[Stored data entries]
☆ ☆ ☆ ☆

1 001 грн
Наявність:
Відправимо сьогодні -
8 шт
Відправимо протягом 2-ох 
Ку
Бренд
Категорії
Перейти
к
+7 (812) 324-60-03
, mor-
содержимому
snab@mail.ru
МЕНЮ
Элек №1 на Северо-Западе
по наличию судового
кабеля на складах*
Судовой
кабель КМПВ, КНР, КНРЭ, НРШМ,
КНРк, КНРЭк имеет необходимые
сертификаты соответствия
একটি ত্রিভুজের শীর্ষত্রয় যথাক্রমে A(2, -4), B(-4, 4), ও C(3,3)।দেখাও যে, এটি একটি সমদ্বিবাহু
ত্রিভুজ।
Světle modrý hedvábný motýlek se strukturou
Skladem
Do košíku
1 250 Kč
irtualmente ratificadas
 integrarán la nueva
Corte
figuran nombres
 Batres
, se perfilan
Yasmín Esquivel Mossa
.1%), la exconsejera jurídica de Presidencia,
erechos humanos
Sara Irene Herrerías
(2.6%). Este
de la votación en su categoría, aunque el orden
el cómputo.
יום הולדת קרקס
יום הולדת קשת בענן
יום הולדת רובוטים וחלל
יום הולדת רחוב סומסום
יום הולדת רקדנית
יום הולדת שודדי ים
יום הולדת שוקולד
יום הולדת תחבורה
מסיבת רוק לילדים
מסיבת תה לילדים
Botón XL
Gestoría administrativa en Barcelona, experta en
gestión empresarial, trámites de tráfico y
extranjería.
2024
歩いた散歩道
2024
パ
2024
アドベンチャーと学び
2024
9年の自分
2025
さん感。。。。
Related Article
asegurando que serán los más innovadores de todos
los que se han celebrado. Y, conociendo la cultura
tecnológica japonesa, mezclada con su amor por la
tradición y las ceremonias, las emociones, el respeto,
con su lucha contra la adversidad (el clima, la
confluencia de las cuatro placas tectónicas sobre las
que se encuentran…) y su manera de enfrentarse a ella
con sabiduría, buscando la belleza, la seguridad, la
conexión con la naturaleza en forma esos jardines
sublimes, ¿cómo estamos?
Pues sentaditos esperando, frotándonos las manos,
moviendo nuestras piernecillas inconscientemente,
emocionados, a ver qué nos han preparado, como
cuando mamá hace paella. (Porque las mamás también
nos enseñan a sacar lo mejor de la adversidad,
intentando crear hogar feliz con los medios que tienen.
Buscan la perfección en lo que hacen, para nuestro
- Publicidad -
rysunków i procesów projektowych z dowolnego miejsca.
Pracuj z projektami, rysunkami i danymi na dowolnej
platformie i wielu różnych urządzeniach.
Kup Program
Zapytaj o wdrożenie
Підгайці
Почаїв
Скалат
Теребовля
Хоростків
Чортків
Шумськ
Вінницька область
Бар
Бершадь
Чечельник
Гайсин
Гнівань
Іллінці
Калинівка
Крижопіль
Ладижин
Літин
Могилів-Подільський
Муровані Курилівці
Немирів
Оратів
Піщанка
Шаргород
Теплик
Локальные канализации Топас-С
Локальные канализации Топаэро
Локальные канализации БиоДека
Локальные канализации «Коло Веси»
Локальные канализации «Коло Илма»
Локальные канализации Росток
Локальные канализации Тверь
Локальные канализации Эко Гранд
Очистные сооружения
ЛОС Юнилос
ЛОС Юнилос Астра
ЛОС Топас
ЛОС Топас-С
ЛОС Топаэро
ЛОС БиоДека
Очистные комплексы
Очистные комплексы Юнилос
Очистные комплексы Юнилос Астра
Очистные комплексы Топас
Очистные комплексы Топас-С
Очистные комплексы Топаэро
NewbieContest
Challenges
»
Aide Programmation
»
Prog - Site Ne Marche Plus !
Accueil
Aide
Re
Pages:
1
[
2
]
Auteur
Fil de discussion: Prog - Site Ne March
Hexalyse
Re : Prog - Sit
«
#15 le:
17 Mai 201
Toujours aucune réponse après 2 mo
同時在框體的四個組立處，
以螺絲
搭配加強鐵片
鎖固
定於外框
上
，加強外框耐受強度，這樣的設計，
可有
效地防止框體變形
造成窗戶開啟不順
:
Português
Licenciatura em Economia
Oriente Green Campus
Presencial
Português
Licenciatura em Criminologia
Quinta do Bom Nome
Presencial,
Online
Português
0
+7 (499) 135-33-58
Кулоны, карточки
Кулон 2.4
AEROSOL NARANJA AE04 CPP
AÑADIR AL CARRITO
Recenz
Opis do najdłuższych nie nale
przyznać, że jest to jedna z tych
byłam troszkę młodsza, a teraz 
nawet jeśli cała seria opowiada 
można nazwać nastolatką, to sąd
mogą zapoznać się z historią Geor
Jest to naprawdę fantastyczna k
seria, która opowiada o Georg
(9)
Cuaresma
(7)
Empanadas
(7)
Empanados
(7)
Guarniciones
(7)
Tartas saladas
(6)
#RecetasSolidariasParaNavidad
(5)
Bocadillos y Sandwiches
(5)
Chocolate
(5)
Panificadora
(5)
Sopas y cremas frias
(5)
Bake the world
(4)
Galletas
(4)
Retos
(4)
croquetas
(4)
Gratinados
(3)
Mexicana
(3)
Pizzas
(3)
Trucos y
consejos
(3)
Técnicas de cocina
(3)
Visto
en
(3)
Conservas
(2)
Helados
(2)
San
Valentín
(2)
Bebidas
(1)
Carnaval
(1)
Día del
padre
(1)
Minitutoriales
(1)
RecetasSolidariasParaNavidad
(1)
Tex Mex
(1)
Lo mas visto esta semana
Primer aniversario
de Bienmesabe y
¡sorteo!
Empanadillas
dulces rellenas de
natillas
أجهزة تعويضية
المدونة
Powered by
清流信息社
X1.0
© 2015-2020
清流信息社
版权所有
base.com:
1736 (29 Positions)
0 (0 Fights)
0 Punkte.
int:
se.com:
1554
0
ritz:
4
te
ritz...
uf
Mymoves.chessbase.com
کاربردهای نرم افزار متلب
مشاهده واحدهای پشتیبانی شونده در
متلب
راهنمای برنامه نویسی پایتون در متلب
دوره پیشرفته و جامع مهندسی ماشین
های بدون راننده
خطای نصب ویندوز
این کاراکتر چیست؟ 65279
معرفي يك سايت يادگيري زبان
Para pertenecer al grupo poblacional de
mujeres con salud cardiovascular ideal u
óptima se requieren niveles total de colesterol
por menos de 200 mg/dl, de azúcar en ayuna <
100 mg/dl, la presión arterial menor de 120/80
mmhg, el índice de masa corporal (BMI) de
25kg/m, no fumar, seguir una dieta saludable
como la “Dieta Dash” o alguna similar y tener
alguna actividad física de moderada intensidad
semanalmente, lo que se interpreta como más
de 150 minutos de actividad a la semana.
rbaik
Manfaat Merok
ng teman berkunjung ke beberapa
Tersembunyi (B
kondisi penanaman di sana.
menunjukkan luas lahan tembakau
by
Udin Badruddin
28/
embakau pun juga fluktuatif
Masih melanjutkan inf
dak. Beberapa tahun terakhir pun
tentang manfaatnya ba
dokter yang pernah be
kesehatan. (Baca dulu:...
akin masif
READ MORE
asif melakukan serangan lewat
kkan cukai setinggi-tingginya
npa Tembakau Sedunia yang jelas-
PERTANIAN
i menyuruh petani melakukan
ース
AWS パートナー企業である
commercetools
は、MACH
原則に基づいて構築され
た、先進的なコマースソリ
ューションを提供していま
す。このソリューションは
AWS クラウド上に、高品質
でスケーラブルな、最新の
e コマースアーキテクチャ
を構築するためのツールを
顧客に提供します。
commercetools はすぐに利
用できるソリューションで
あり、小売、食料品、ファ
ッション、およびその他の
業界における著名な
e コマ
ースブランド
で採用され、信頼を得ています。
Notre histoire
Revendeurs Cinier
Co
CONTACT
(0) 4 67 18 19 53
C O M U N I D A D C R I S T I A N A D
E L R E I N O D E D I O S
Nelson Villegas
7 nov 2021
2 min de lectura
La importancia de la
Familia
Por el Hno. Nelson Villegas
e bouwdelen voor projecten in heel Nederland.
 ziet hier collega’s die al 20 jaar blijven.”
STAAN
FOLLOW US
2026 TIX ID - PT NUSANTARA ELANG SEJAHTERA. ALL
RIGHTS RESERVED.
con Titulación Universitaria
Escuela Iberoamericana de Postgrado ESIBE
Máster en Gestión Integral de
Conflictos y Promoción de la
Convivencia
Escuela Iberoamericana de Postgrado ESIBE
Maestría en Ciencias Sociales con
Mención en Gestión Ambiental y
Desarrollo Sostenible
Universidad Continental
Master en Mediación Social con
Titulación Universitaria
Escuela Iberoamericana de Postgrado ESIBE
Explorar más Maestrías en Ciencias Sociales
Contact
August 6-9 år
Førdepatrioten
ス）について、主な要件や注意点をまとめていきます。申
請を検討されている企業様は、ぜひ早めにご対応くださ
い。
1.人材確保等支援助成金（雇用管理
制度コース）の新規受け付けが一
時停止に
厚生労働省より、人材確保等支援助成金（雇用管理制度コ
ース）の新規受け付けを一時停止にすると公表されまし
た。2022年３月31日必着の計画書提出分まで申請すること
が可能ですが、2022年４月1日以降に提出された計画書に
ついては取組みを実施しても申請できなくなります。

☆ ☆ ☆ ☆

- [Instructions for the task]
Above are the records; from them, give again exactly the lines from the one containing "Revendeurs Cinier" to the one containing "Master en Mediación Social con", both lines included, and nothing more.

- [Response area]
Revendeurs Cinier
Co
CONTACT
(0) 4 67 18 19 53
C O M U N I D A D C R I S T I A N A D
E L R E I N O D E D I O S
Nelson Villegas
7 nov 2021
2 min de lectura
La importancia de la
Familia
Por el Hno. Nelson Villegas
e bouwdelen voor projecten in heel Nederland.
 ziet hier collega’s die al 20 jaar blijven.”
STAAN
FOLLOW US
2026 TIX ID - PT NUSANTARA ELANG SEJAHTERA. ALL
RIGHTS RESERVED.
con Titulación Universitaria
Escuela Iberoamericana de Postgrado ESIBE
Máster en Gestión Integral de
Conflictos y Promoción de la
Convivencia
Escuela Iberoamericana de Postgrado ESIBE
Maestría en Ciencias Sociales con
Mención en Gestión Ambiental y
Desarrollo Sostenible
Universidad Continental
Master en Mediación Social con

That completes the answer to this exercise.